Although a western diplomat also has described the aid workers as “hostages,” according to Reuters, Mulkey said he has never considered them to be captives of an international conflict.

“In one way you could say it looks that way, but I don’t look at it that way,” the church staff member said. “I look at it as these are friends of mine who are in trouble and I’m asking the Lord to help them. It doesn’t change the way I’m praying for them.”

Mulkey said after hearing about the Taliban fleeing from Kabul, he called a reporter he knows in Pakistan and learned about the hostage transfer a few minutes before the news aired on television.

He said he came back to his room.

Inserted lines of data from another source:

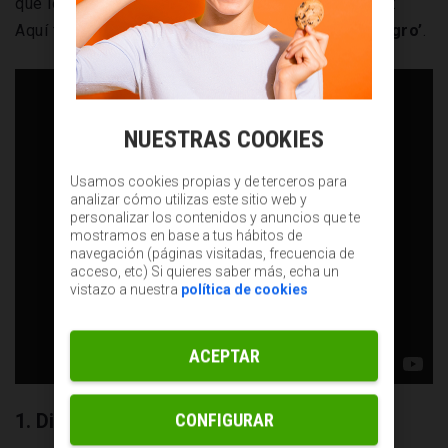
que los pongas en práctica este Black Friday 2021:
Aquí tienes
10 ideas para vender el ‘Viernes Negro’
.
NUESTRAS COOKIES
Usamos cookies propias y de terceros para
analizar cómo utilizas este sitio web y
personalizar los contenidos y anuncios que te
mostramos en base a tus hábitos de
navegación (páginas visitadas, frecuencia de
acceso, etc) Si quieres saber más, echa un
vistazo a nuestra
política de cookies
ACEPTAR
1. Diseña una estrategia de venta
CONFIGURAR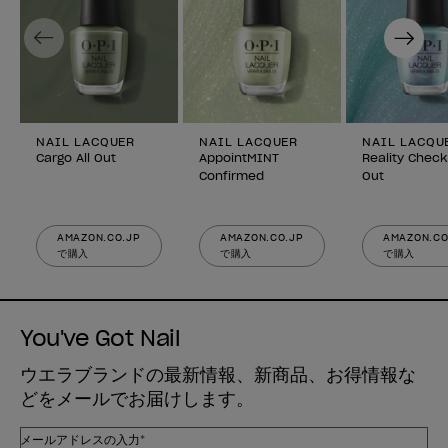
Previous
Next
NAIL LACQUER
NAIL LACQUER
NAIL LACQU
Cargo All Out
AppointMINT
Reality Check
Confirmed
Out
AMAZON.CO.JP
AMAZON.CO.JP
AMAZON.CO
で購入
で購入
で購入
You've Got Nail
ウエラブランドの最新情報、新商品、お得情報な
どをメールでお届けします。
メールアドレスの入力*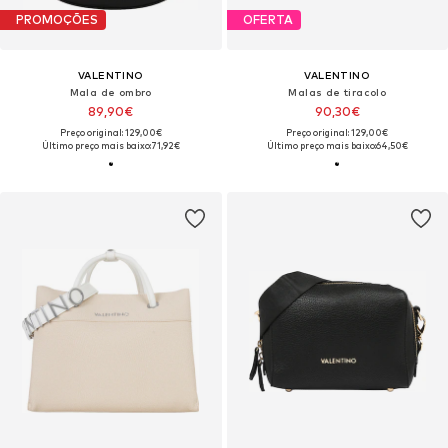
PROMOÇÕES
OFERTA
VALENTINO
VALENTINO
Mala de ombro
Malas de tiracolo
89,90€
90,30€
Preço original: 129,00€
Preço original: 129,00€
Último preço mais baixo:
71,92€
Último preço mais baixo:
64,50€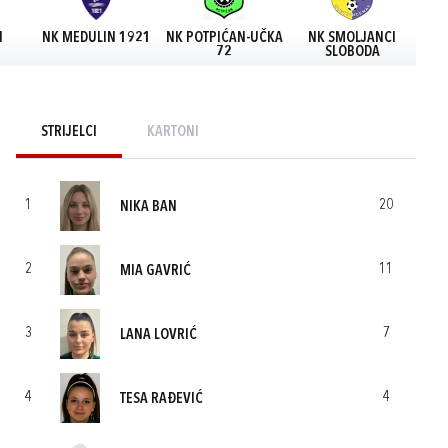
N
NK MEDULIN 1921
NK POTPIĆAN-UČKA
NK SMOLJANCI
72
SLOBODA
STRIJELCI
KARTONI
1
20
NIKA BAN
2
11
MIA GAVRIĆ
3
7
LANA LOVRIĆ
4
4
TESA RAĐEVIĆ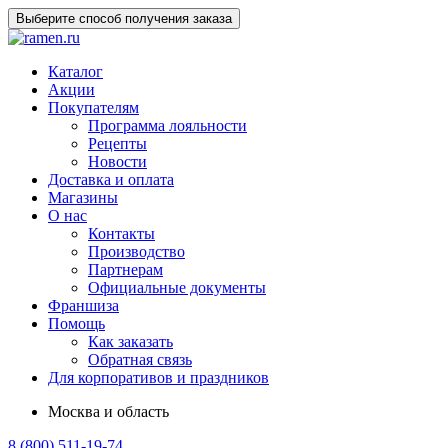
Выберите способ получения заказа
Каталог
Акции
Покупателям
Программа лояльности
Рецепты
Новости
Доставка и оплата
Магазины
О нас
Контакты
Производство
Партнерам
Официальные документы
Франшиза
Помощь
Как заказать
Обратная связь
Для корпоративов и праздников
Москва и область
8 (800) 511-19-74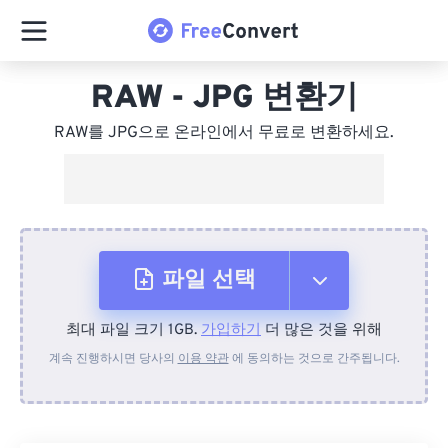
RAW - JPG 변환기
RAW를 JPG으로 온라인에서 무료로 변환하세요.
파일 선택
최대 파일 크기 1GB.
가입하기
더 많은 것을 위해
장치에서
계속 진행하시면 당사의
이용 약관
에 동의하는 것으로 간주됩니다.
Dropbox에서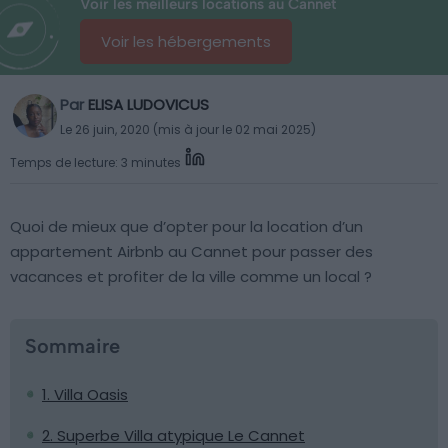
Voir les meilleurs locations au Cannet
Voir les hébergements
Par
ELISA LUDOVICUS
Le 26 juin, 2020 (mis à jour le 02 mai 2025)
Temps de lecture: 3 minutes
Quoi de mieux que d’opter pour la location d’un
appartement Airbnb au Cannet pour passer des
vacances et profiter de la ville comme un local ?
Sommaire
1. Villa Oasis
2. Superbe Villa atypique Le Cannet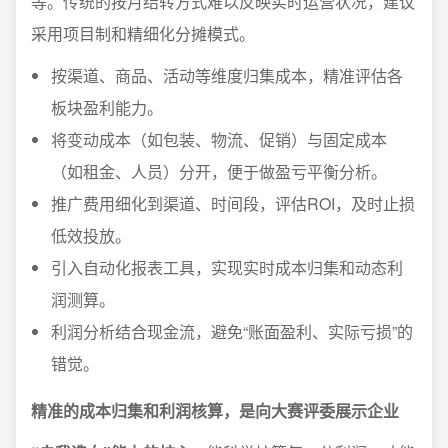
等。传统的按月结转方式难以反映实时运营状况，建议
采用项目制和精细化分摊模式。
按渠道、商品、活动等维度归集成本，精准评估各
板块盈利能力。
将变动成本（如包装、物流、促销）与固定成本
（如租金、人员）分开，便于做盈亏平衡分析。
推广费用细化到渠道、时间段，评估ROI，及时止损
低效投放。
引入自动化报表工具，实现实时成本归集和动态利
润测算。
利润分析结合现金流，避免“账面盈利、实际亏损”的
错觉。
精准的成本归集和利润核算，是向大赛评委展示企业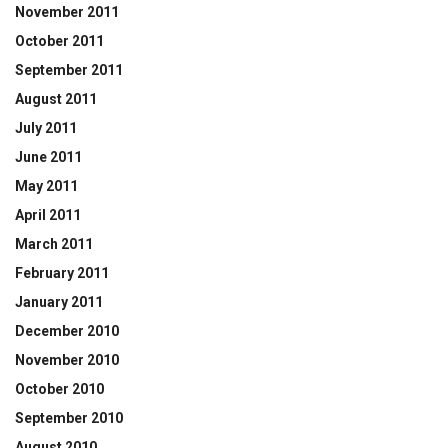
November 2011
October 2011
September 2011
August 2011
July 2011
June 2011
May 2011
April 2011
March 2011
February 2011
January 2011
December 2010
November 2010
October 2010
September 2010
August 2010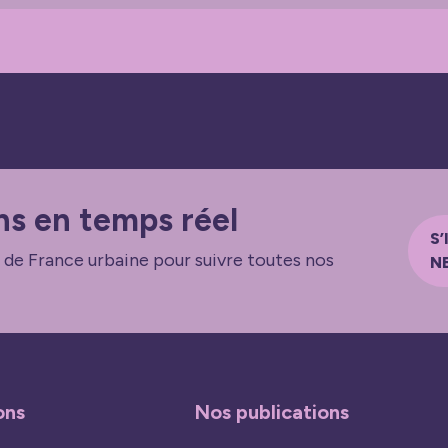
ns en temps réel
S’
 de France urbaine pour suivre toutes nos
N
ons
Nos publications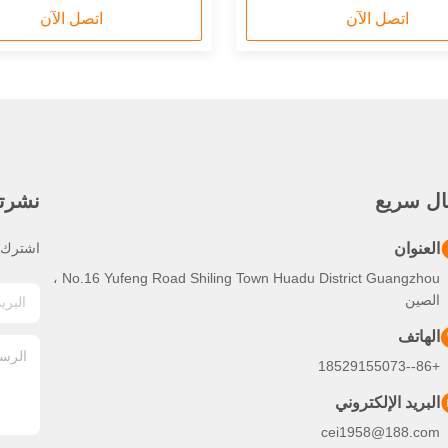
اتصل الآن
اتصل الآن
ال سريع
نشرتنا
العنوان
اشترك ف
No.16 Yufeng Road Shiling Town Huadu District Guangzhou ،
الصين
الهاتف
+86--18529155073
البريد الإلكتروني
cei1958@188.com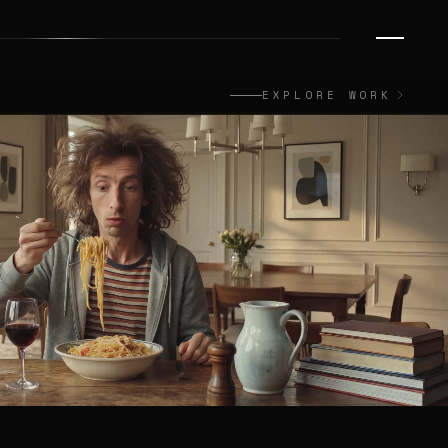
EXPLORE WORK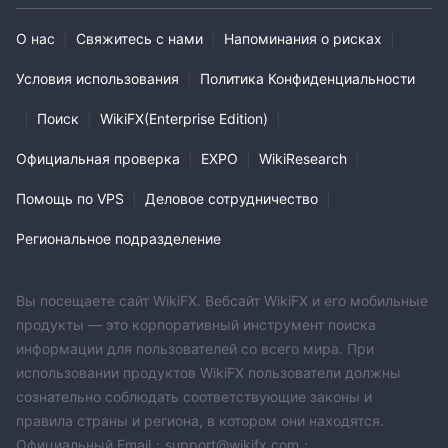
О нас
|
Свяжитесь с нами
|
Напоминания о рисках
|
Условия использования
|
Политика Конфиденциальности
|
Поиск
|
WikiFX(Enterprise Edition)
|
Официальная проверка
|
EXPO
|
WikiResearch
|
Помощь по VPS
|
Деловое сотрудничество
|
Региональное подразделение
Вы посещаете сайт WikiFX. Вебсайт WikiFX и его мобильные
продукты — это корпоративный инструмент поиска
информации для пользователей со всего мира. При
использовании продуктов WikiFX пользователи должны
сознательно соблюдать соответствующие законы и
правила страны и региона, в котором они находятся.
Официальный Email：support@wikifx.com；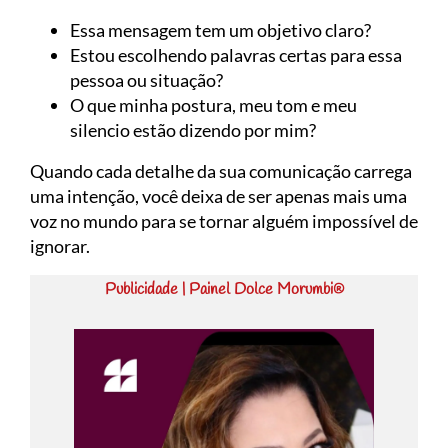
Essa mensagem tem um objetivo claro?
Estou escolhendo palavras certas para essa
pessoa ou situação?
O que minha postura, meu tom e meu
silencio estão dizendo por mim?
Quando cada detalhe da sua comunicação carrega
uma intenção, você deixa de ser apenas mais uma
voz no mundo para se tornar alguém impossível de
ignorar.
Publicidade | Painel Dolce Morumbi®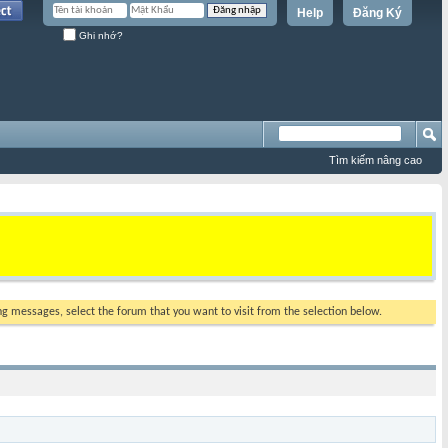
Help
Đăng Ký
Ghi nhớ?
Tìm kiếm nâng cao
ing messages, select the forum that you want to visit from the selection below.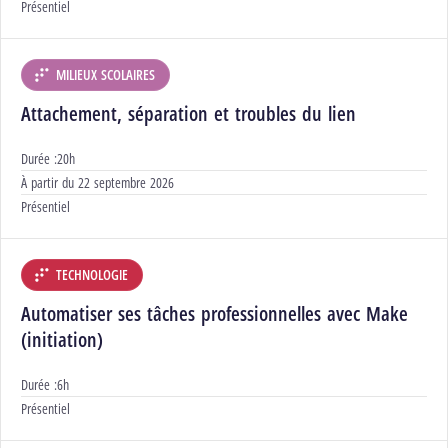
Modalités :
Présentiel
MILIEUX SCOLAIRES
DÉPARTEMENT :
Attachement, séparation et troubles du lien
Durée :
20h
Début :
À partir du
22 septembre 2026
Modalités :
Présentiel
TECHNOLOGIE
DÉPARTEMENT :
Automatiser ses tâches professionnelles avec Make
(initiation)
Durée :
6h
Modalités :
Présentiel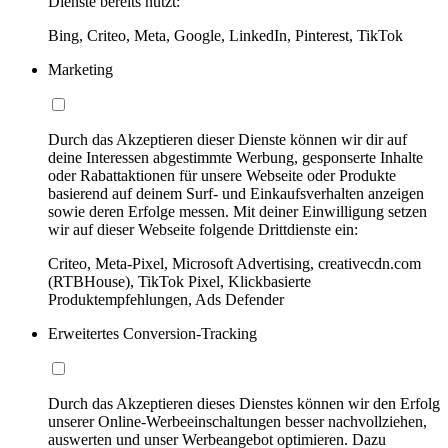
Dienste bereits nutzt:
Bing, Criteo, Meta, Google, LinkedIn, Pinterest, TikTok
Marketing
Durch das Akzeptieren dieser Dienste können wir dir auf
deine Interessen abgestimmte Werbung, gesponserte Inhalte
oder Rabattaktionen für unsere Webseite oder Produkte
basierend auf deinem Surf- und Einkaufsverhalten anzeigen
sowie deren Erfolge messen. Mit deiner Einwilligung setzen
wir auf dieser Webseite folgende Drittdienste ein:
Criteo, Meta-Pixel, Microsoft Advertising, creativecdn.com
(RTBHouse), TikTok Pixel, Klickbasierte
Produktempfehlungen, Ads Defender
Erweitertes Conversion-Tracking
Durch das Akzeptieren dieses Dienstes können wir den Erfolg
unserer Online-Werbeeinschaltungen besser nachvollziehen,
auswerten und unser Werbeangebot optimieren. Dazu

When he prayed and read several Bible verses, Mulkey sensed God’s presence and assurance that the Lord has not lost control of the situation.

Although he didn’t have an opportunity to talk to John Mercer, Mulkey said he later saw Curry’s mother, Nancy Cassell, and that she also remains peaceful about the situation.

“It’s amazing the peace and a real wellspring of faith God has given us to trust him,” Mulkey said. “I know it’s that way for me, but I also have observed it in Nancy and heard it in some of the things she said.”

While Taliban authorities reportedly have treated the hostages well in custody, an AP report printed in the Nov. 13 issue of The New York Times describes conditions at the prison compound they left as “squalid.”

The story said the prison was dingy and dark with muddy gray walls; the bathroom was a hole in the ground, hidden by tattered pieces of burlap.

In the room where the six female detainees stayed, there were only four beds. The AP said the blankets were worn and tattered.

Despite the conditions, a reporter found a piece of paper with Heather Mercer’s name on it and an optimistic message.

“What a friend I’ve found,” it read. “We serve a God of miracles. I cry out. God is good all the time. My hope is in you Lord faithful one, so unchanging.”

While he also has faith in their ultimate release, Mulkey said he has no idea how the Muslim world’s upcoming, month-long observance of Ramadan will affect the aid workers’ situation.

Starting on Nov. 18, the religious observance includes a daylight fast, abstinence from sexual relations and smoking, and a breaking of the fast with evening prayer and a meal.

While it would be nice if their Taliban captors granted them amnesty in the spirit of this religious tradition, Mulkey said, God hasn’t revealed his timetable for the women’s release.

Mulkey asked that supporters of Curry and Mercer continue to pray for their safety, decent treatment and imminent release.

Mulkey also noted that encouragement and comfort can be found in the Scriptures. He said Psalm 50:14-15 and 23 have been especially meaningful to him since the latest development.

Those verses read: “Offer to God a sacrifice of thanksgiving, and pay your vows to the Most High; and call upon Me in the day of trouble; I shall rescue you, and you will honor Me…. He who offers a sacrifice of thanksgiving honors Me; and to him who orders his way aright I shall show the salvation of God” (NASB.)

“After reading that, I’ve been thinking, ‘Okay, Lord, I’m going to do a little more thanking,'” Mulkey said. “I’ve prayed everything that I can think of being grateful for. A thankful heart is full of faith and that prepares the way for salvation.”